Closed Bug 669953 Opened 13 years ago Closed 13 years ago

build debug builds with optimization

Categories

(Release Engineering :: General, defect, P3)

defect

Tracking

(Not tracked)

RESOLVED FIXED

People

(Reporter: ted, Assigned: espindola)

References

Details

(Whiteboard: [buildfaster:p1])

Attachments

(2 files, 4 obsolete files)

I was sure our debug builds were already optimized, but looking at the mozconfigs shows that I'm wrong. We explicitly --disable-optimize in their mozconfigs.
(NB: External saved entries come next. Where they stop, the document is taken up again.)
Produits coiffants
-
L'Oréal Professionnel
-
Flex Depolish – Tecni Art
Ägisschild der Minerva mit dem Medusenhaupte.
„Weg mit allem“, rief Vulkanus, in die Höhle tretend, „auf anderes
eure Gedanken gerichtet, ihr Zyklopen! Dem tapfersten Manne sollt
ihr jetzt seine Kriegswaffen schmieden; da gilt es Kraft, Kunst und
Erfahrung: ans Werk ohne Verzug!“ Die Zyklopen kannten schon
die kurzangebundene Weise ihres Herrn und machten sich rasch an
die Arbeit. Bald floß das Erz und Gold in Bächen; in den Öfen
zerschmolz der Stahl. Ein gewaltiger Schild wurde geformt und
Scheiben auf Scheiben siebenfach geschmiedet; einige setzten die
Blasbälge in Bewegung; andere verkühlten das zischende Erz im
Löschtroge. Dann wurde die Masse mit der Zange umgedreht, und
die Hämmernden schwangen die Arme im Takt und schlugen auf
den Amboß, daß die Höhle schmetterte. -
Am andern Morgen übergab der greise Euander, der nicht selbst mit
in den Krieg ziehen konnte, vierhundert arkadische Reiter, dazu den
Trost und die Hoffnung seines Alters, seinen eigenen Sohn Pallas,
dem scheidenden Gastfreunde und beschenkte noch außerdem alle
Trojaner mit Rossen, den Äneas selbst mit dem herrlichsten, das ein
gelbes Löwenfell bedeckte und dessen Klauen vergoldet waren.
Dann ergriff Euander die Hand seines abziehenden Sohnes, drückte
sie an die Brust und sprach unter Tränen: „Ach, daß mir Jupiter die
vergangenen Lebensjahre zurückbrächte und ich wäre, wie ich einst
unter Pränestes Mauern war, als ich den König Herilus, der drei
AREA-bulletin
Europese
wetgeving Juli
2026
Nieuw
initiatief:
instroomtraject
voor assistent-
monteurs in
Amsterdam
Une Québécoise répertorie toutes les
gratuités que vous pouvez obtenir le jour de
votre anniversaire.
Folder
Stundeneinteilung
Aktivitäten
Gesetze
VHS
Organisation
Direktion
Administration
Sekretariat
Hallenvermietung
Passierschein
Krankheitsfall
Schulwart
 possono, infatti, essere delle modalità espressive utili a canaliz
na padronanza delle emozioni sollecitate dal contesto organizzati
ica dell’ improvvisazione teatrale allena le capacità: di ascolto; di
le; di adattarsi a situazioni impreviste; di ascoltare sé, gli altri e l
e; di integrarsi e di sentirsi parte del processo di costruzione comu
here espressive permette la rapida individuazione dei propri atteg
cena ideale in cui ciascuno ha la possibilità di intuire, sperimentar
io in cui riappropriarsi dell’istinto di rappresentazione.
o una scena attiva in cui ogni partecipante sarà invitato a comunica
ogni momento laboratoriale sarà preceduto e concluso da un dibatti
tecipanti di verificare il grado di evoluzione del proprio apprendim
Because they're not optimized, test runs are much slower than they are on opt builds. If we're worried about getting good assertion stacktraces, we could use --enable-profiling to ensure that we have frame pointers.

Are there any other reasons to want these builds to be unoptimized?
Whiteboard: [buildfaster]
Well, we'd still loose a good bit of info in the stack traces due to inlining -- which I suspect is also where the bulk of the performance benefit comes from.
Seems like it's worth trying to see what the perf benefit is, and we can also gauge if the stack traces are a problem.
fwiw, I want to flip the default when you're doing a debug build to --disable-optimize, so you're going to want to explicitly specify --enable-optimize here.
Whiteboard: [buildfaster] → [buildfaster:p2]
Assignee: nobody → coop
Priority: -- → P3
Assignee: coop → ehsan
(In reply to comment #4)
> the resulting build looks pretty crashy.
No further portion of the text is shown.